Last summer—the summer of 2019—I perceived up ahead what might make for a second convening of Mickey Mantle and Jerry Garcia, at least of baseball and the Dead. I acted. Our older daughter acquired three tickets for a Red Sox/Yankees game at the Stadium, and it was determined I’d accompany her along with her brother. Meantime, I clipped from the paper a notice of an upcoming exhibit of rock paraphernalia at the Metropolitan Museum of Art. The show, co-organized with Cleveland’s Rock & Roll Hall of Fame, was called “Play It Loud.” I knew my kid would leap at such a chance to experience some high culture: Ringo’s drum kit, then maybe some Renoir, a little Rodin, back to Johnny Rotten’s bloodied performance wear . . . I proposed to him that the two of us would spend the afternoon at the Met before taking the 4 Train north to the ballpark, where we would meet his sister in our seats.
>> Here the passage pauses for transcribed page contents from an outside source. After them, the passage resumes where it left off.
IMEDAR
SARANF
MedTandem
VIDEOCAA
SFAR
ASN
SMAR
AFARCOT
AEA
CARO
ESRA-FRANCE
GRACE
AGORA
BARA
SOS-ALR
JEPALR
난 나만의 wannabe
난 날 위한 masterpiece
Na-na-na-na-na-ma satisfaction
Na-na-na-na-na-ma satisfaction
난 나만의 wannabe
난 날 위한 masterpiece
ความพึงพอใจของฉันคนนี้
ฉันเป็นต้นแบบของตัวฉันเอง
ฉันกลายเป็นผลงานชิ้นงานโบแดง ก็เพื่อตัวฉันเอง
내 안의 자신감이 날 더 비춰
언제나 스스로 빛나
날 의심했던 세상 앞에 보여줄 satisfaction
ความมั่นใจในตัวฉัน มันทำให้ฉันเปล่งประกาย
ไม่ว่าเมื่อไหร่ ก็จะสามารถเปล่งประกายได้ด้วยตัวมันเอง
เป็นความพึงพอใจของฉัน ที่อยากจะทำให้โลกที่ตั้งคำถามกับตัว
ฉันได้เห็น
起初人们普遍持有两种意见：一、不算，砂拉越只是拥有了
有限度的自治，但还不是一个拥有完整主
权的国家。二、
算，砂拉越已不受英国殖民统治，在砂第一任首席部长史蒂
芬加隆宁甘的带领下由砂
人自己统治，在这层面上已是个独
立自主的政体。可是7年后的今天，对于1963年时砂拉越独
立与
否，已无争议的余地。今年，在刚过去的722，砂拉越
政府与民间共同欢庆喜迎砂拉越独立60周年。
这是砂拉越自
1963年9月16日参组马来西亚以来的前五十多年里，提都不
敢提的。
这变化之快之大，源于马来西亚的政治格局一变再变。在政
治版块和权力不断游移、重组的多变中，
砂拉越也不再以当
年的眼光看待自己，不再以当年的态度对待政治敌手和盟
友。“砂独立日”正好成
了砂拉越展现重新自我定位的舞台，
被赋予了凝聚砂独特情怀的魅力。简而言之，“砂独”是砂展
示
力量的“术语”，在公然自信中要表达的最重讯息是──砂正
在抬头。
We walked up through Central Park together and I told him how many times I had enjoyed the same route alongside Mom: on our way to Tony’s birthday, walking through the forest of Christo draperies, jogging—getting in our miles—in anticipation of trying the marathon . . .
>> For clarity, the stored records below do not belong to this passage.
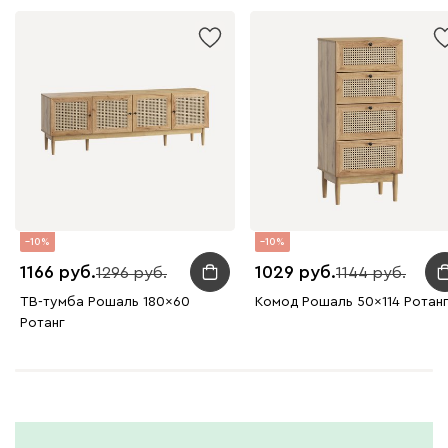
10
10
1166
1029
1296
1144
ТВ-тумба Рошаль 180x60
Комод Рошаль 50x114 Ротан
Ротанг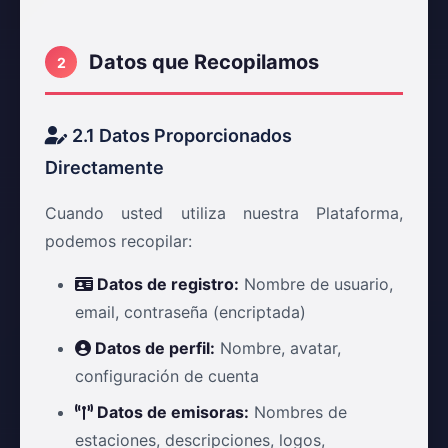
Datos que Recopilamos
2
2.1 Datos Proporcionados
Directamente
Cuando usted utiliza nuestra Plataforma,
podemos recopilar:
Datos de registro:
Nombre de usuario,
email, contraseña (encriptada)
Datos de perfil:
Nombre, avatar,
configuración de cuenta
Datos de emisoras:
Nombres de
estaciones, descripciones, logos,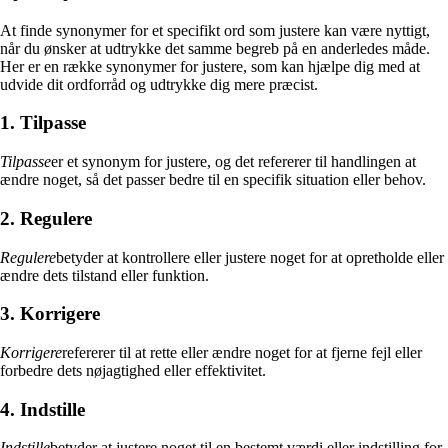
At finde synonymer for et specifikt ord som justere kan være nyttigt,
når du ønsker at udtrykke det samme begreb på en anderledes måde.
Her er en række synonymer for justere, som kan hjælpe dig med at
udvide dit ordforråd og udtrykke dig mere præcist.
1. Tilpasse
Tilpasse
er et synonym for justere, og det refererer til handlingen at
ændre noget, så det passer bedre til en specifik situation eller behov.
2. Regulere
Regulere
betyder at kontrollere eller justere noget for at opretholde eller
ændre dets tilstand eller funktion.
3. Korrigere
Korrigere
refererer til at rette eller ændre noget for at fjerne fejl eller
forbedre dets nøjagtighed eller effektivitet.
4. Indstille
Indstille
betyder at justere noget til en bestemt værdi eller indstilling for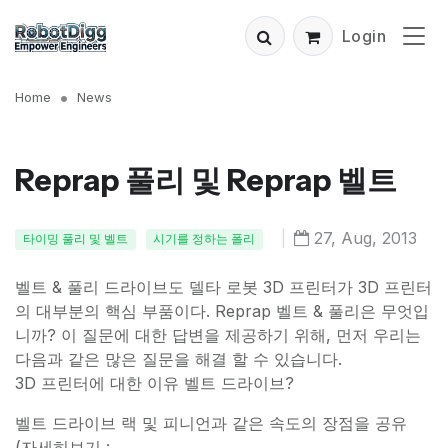
Login
Home
News
Reprap 풀리 및 Reprap 벨트
|
27, Aug, 2013
타이밍 풀리 및 벨트
시기를 정하는 폴리
벨트 & 풀리 드라이브도 델타 로봇 3D 프린터가 3D 프린터
의 대부분의 핵심 부품이다. Reprap 벨트 & 풀리은 무엇입
니까?
이 질문에 대한 답변을 제공하기 위해, 먼저 우리는
다음과 같은 많은 질문을 해결 할 수 있습니다.
3D 프린터에 대한 이유 벨트 드라이브?
벨트 드라이브 랙 및 피니언과 같은 속도의 장점을 공유
(자세히보기 :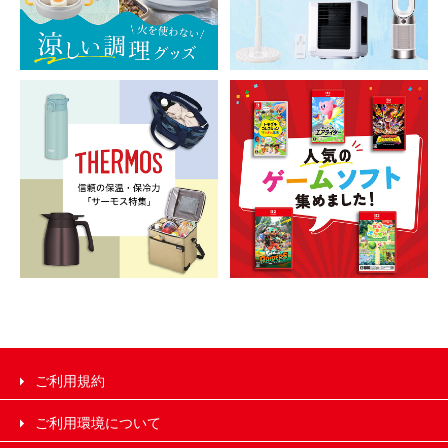
ご利用規約
ご利用環境について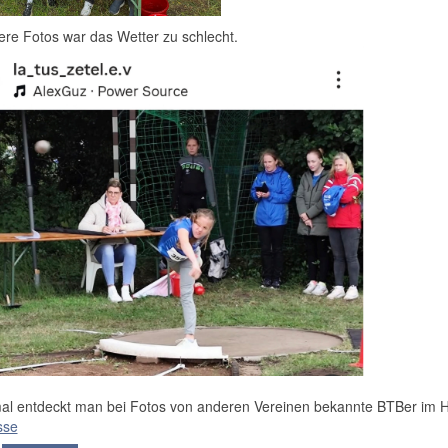
ere Fotos war das Wetter zu schlecht.
l entdeckt man bei Fotos von anderen Vereinen bekannte BTBer im H
sse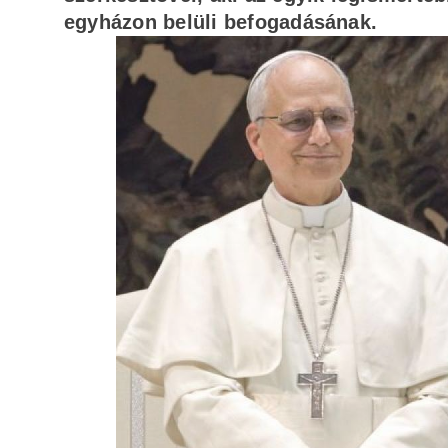
egyházon belüli befogadásának.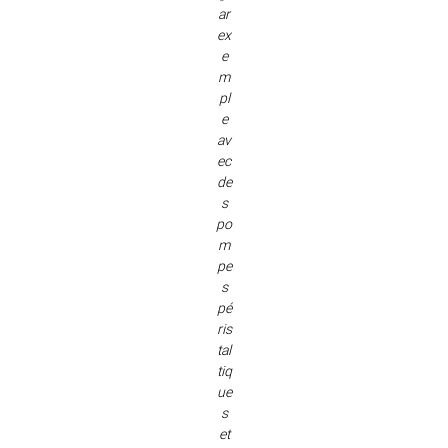
ar
ex
e
m
pl
e
av
ec
de
s
po
m
pe
s
pé
ris
tal
tiq
ue
s
et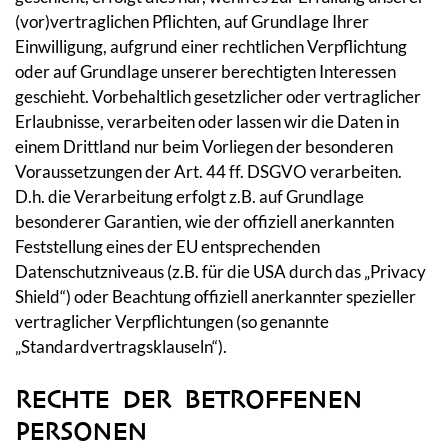
(vor)vertraglichen Pflichten, auf Grundlage Ihrer
Einwilligung, aufgrund einer rechtlichen Verpflichtung
oder auf Grundlage unserer berechtigten Interessen
geschieht. Vorbehaltlich gesetzlicher oder vertraglicher
Erlaubnisse, verarbeiten oder lassen wir die Daten in
einem Drittland nur beim Vorliegen der besonderen
Voraussetzungen der Art. 44 ff. DSGVO verarbeiten.
D.h. die Verarbeitung erfolgt z.B. auf Grundlage
besonderer Garantien, wie der offiziell anerkannten
Feststellung eines der EU entsprechenden
Datenschutzniveaus (z.B. für die USA durch das „Privacy
Shield“) oder Beachtung offiziell anerkannter spezieller
vertraglicher Verpflichtungen (so genannte
„Standardvertragsklauseln“).
RECHTE DER BETROFFENEN
PERSONEN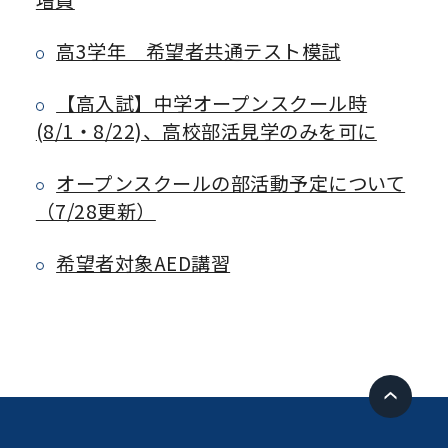
高3学年 希望者共通テスト模試
【高入試】中学オープンスクール時
(8/1・8/22)、高校部活見学のみを可に
オープンスクールの部活動予定について
（7/28更新）
希望者対象AED講習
Many of the items in the exhibit fascinated him, none moreso than two of Jerry’s customized guitars, nicknamed Wolf and Tiger. I enjoyed the show as much as my kid did, and whispered to him reviews of long-ago concerts as we paid hushed homage to Pete’s trashed ax, Jerry Lee’s oft-hammered Petite Grand, Bob’s Stratocaster that Changed the World at Newport in ’65, Keith’s Les Paul Gibson that, with its customized paint job, could be seen from the nosebleeds . . .
The Sox lost that night, but Devers homered, and we three enjoyed a fine family time. We rode MetroNorth home in a crowded car, and the kids pointed out that the drunk young woman two rows up, the one with all the foul language who was bragging about heading for Princeton, was from Greeley High. She’d been in town for a rock show, not the game.
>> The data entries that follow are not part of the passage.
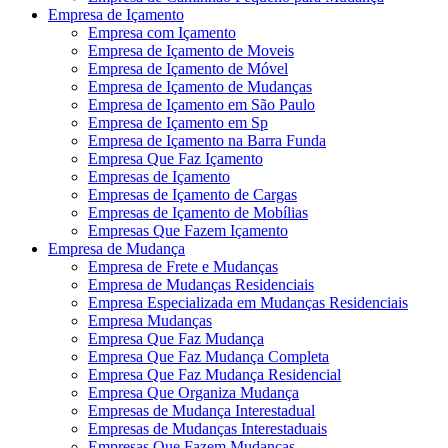
Empresa de Içamento
Empresa com Içamento
Empresa de Içamento de Moveis
Empresa de Içamento de Móvel
Empresa de Içamento de Mudanças
Empresa de Içamento em São Paulo
Empresa de Içamento em Sp
Empresa de Içamento na Barra Funda
Empresa Que Faz Içamento
Empresas de Içamento
Empresas de Içamento de Cargas
Empresas de Içamento de Mobílias
Empresas Que Fazem Içamento
Empresa de Mudança
Empresa de Frete e Mudanças
Empresa de Mudanças Residenciais
Empresa Especializada em Mudanças Residenciais
Empresa Mudanças
Empresa Que Faz Mudança
Empresa Que Faz Mudança Completa
Empresa Que Faz Mudança Residencial
Empresa Que Organiza Mudança
Empresas de Mudança Interestadual
Empresas de Mudanças Interestaduais
Empresas Que Fazem Mudanças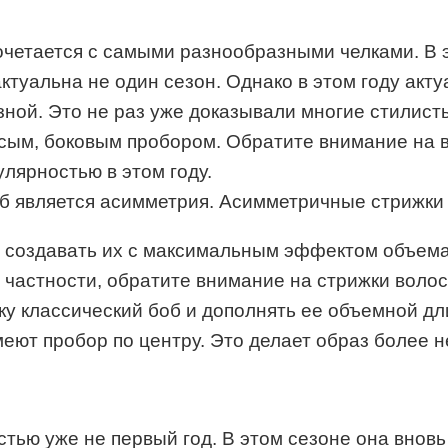
очетается с самыми разнообразными челками. В 
ктуальна не один сезон. Однако в этом году акту
ной. Это не раз уже доказывали многие стилист
сым, боковым пробором. Обратите внимание на в
лярностью в этом году.
 является асимметрия. Асимметричные стрижки б
т создавать их с максимальным эффектом объема
частности, обратите внимание на стрижки волос 
ку классический боб и дополнять ее объемной дл
еют пробор по центру. Это делает образ более 
тью уже не первый год. В этом сезоне она внов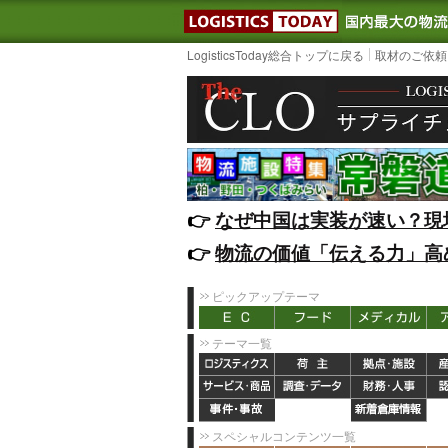
LOGISTIC
LogisticsToday総合トップに戻る
取材のご依頼
👉️
なぜ中国は実装が速い？現
👉️
物流の価値「伝える力」高
ピックアップテーマ
テーマ一覧
スペシャルコンテンツ一覧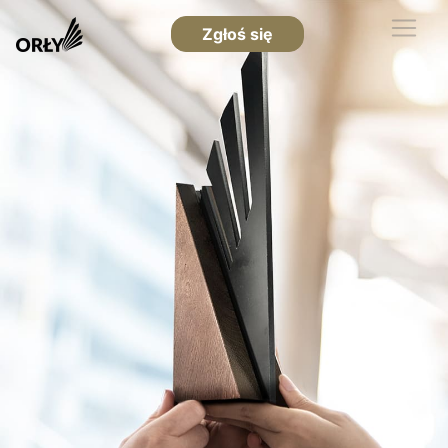
Zgłoś się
Family, high art and low, baseball, beer, gossip: Everything about that All American evening was perfect.
A few weeks later, with the Mets gone on a roadtrip, Dead and Company were playing at Citi Field in Queens. D&Co is the most prominent of the post-Jerry incarnations of the band, and Jack and his friends were pumped to attend. Jack chose to wear his T-shirt featuring a Garcia-drawn artwork promoting, of all things, that Hudson Valley Writers Center in Sleepy Hollow. (He’s acquired a lot of Dad’s hand-me-downs in the past few years. I have no idea when or how I came by that item.) At the concert, John Mayer, who has assumed Jerry’s lead-guitar duties in Dead and Company, strapped on Wolf, which was on loan after having been transported under what I’d guess was heavy guard from the museum to the ballpark earlier in the day. Jack said later that Mayer had been psyched like a little kid.
Long after midnight, Jack returned home and crashed immediately. He fell blissfully asleep on his bed, perhaps nodding off with thoughts of the guys: those guys on his bedroom wall, featured in two personalized Herb Greene prints that hang there: bushy-bearded Jerry in one portrait, and then Jerry and his bandmates hanging at the corner of Haight Street and Ashbury in 1967.
Time passes, little things happen, they come together, they come together again later, they’re always coming back, and you never know, do you?